Effects of RP1 on tight junction and adherens junction integrity in the PBI-BM5 model
The impact of PBI-BM5 on the intestinal epithelial tight junction integrity and its prevention by RP1 treatment were evaluated next. Immunofluorescence confocal microscopy showed that PBI-BM5 induced a redistribution of occludin and ZO-1 from the colonic epithelial junctions when examined at 52 hours post-irradiation, and RP1 (3 mg/kg daily; s.c.; beginning 24 hours after irradiation) treatment alleviated this effect of RP1 (Fig. 6A). Similarly, PBI induced redistribution of adherens junction proteins, E-cadherin, and β-catenin from the epithelial junctions and RP1 alleviated this effect of PBI (Fig. 6B). Densitometric analysis for ZO-1 fluorescence at the junctions indicated that PBI-BM5 did not affect tight junction integrity at 28 hours post-irradiation but induced a severe disruption of tight junctions at 52 and 76 hours (Fig. 6C). RP1 treatment completely blocked PBI-induced ZO-1 redistribution at both 52 and 76 hours post-irradiation. RP1 also prevented PBI-induced reduction of junctional E-cadherin levels (Fig. 6D).

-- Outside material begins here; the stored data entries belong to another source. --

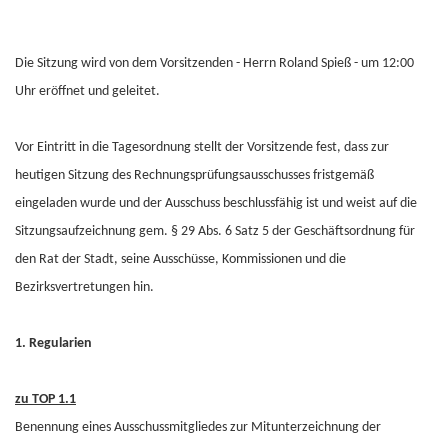
Die Sitzung wird von dem Vorsitzenden - Herrn Roland Spieß - um 12:00
Uhr eröffnet und geleitet.
Vor Eintritt in die Tagesordnung stellt der Vorsitzende fest, dass zur
heutigen Sitzung des Rechnungsprüfungsausschusses fristgemäß
eingeladen wurde und der Ausschuss beschlussfähig ist und weist auf die
Sitzungsaufzeichnung gem. § 29 Abs. 6 Satz 5 der Geschäftsordnung für
den Rat der Stadt, seine Ausschüsse, Kommissionen und die
Bezirksvertretungen hin.
1. Regularien
zu TOP 1.1
Benennung eines Ausschussmitgliedes zur Mitunterzeichnung der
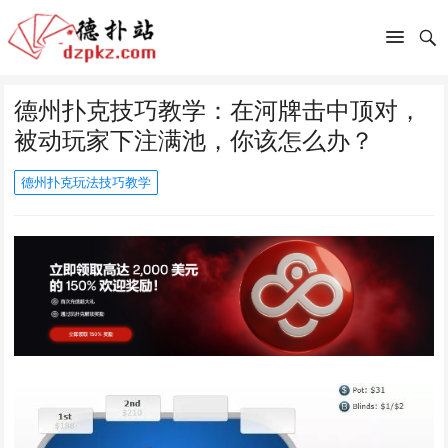
德州扑克技巧教学：在河牌击中顶对，
被动玩家下注满池，你该怎么办？
德州扑克玩法技巧教学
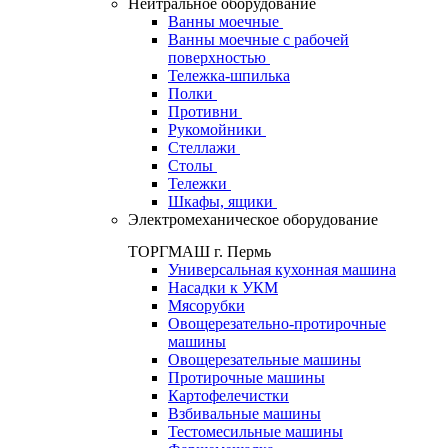
Нейтральное оборудование
Ванны моечные
Ванны моечные с рабочей
поверхностью
Тележка-шпилька
Полки
Противни
Рукомойники
Стеллажи
Столы
Тележки
Шкафы, ящики
Электромеханическое оборудование
ТОРГМАШ г. Пермь
Универсальная кухонная машина
Насадки к УКМ
Мясорубки
Овощерезательно-протирочные
машины
Овощерезательные машины
Протирочные машины
Картофелечистки
Взбивальные машины
Тестомесильные машины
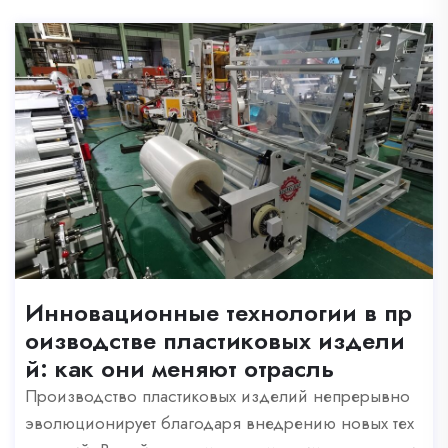
Инновационные технологии в пр
оизводстве пластиковых издели
й: как они меняют отрасль
Производство пластиковых изделий непрерывно
эволюционирует благодаря внедрению новых тех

RP1 attenuates PBI-BM5-induced oxidative stress in colonic mucosa
Protein thiol oxidation was examined by fluorescence staining of reduced-protein thiols and oxidized-protein thiols at 52 hours post-irradiation. Fluorescence images (Fig. 7A) and densitometric analyses (Fig. 7B) indicated that PBI-BM5 depleted reduced protein thiols with a corresponding increase in oxidized protein thiols and that RP1 treatment (3 mg/kg daily; s.c.; beginning 24 hours after irradiation) reversed PBI-induced protein thiol oxidation. The expression of Nrf2 was examined by immunofluorescence staining (Fig. 7C), immunoblot analysis (Fig. 7D), and Nrf2 -specific mRNA measurement (Fig. 7E). All these analyses indicated that PBI significantly reduced Nrf2 expression, while RP1 blocked this effect of PBI. PBI significantly reduced the levels of mRNA forSOD1 (Fig. 7F), Gpx1 (Fig. 7G), CAT (catalase) (Fig. 7H), Trx1 (Fig. 7I), and Prdx1 (Fig. 7J), and RP1 attenuated these effects of PBI.
RP1 attenuates PBI-BM5-induced F-actin remodeling and its association of apical junctional complexes
The association of tight junction and adherens junction proteins with the actin cytoskeleton was assessed by Western blot analysis of the actin-rich, detergent-insoluble fraction for tight junction and adherens junction proteins. Densitometric analysis of immunoblot bands (Fig. 8A) for E-cadherin (Fig. 8B), β-catenin (Fig. 8C), Claudin-3 (Fig. 8D), and ZO-1 (Fig. 8E) indicated that PBI-BM5 significantly reduced the detergent-insoluble fraction of E-cadherin, β-catenin, and claudin-3, which was blocked by RP-1 treatment (3 mg/kg daily; s.c.; beginning 24 hours after irradiation). Although PBI-BM5 did not reduce ZO-1 levels, nevertheless RP1 significantly increased ZO-1 density. Immunofluorescence analysis of F-actin showed that PBI reduced F-actin levels, and RP1 treatment attenuated this effect of PBI-BM5 (Fig. 8F). Immunofluorescence staining (Fig. 8G) and immunoblot analysis (Fig. 8H) indicated that PBI-BM5 reduced the levels of cofilinpS3 in the colonic mucosa, which was blocked by RP1 treatment.